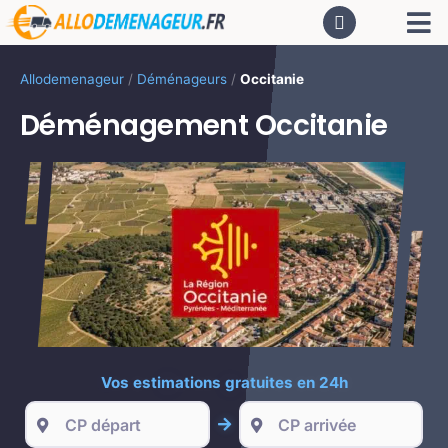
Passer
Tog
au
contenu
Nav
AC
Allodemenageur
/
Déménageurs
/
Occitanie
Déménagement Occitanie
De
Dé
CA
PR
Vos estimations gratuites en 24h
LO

-=-=-

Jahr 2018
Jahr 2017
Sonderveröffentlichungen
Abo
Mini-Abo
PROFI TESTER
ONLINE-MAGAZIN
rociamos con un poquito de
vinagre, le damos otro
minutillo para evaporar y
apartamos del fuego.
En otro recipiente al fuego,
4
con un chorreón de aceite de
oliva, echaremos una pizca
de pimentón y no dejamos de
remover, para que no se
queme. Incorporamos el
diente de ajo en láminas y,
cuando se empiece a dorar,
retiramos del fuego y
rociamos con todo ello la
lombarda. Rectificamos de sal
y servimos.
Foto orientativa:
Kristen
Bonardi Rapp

-=-=-

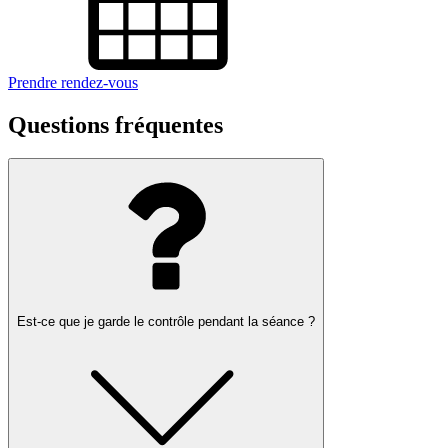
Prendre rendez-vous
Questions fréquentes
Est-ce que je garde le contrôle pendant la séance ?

-=-=-

▶ [WORK INSTRUCTION]
The range runs from the line with "minutillo para evaporar y" up to and including the line with "cuando se empiece" in the listing above; please write out exactly those lines and nothing more.

▶ [FINAL ANSWER]
minutillo para evaporar y
apartamos del fuego.
En otro recipiente al fuego,
4
con un chorreón de aceite de
oliva, echaremos una pizca
de pimentón y no dejamos de
remover, para que no se
queme. Incorporamos el
diente de ajo en láminas y,
cuando se empiece a dorar,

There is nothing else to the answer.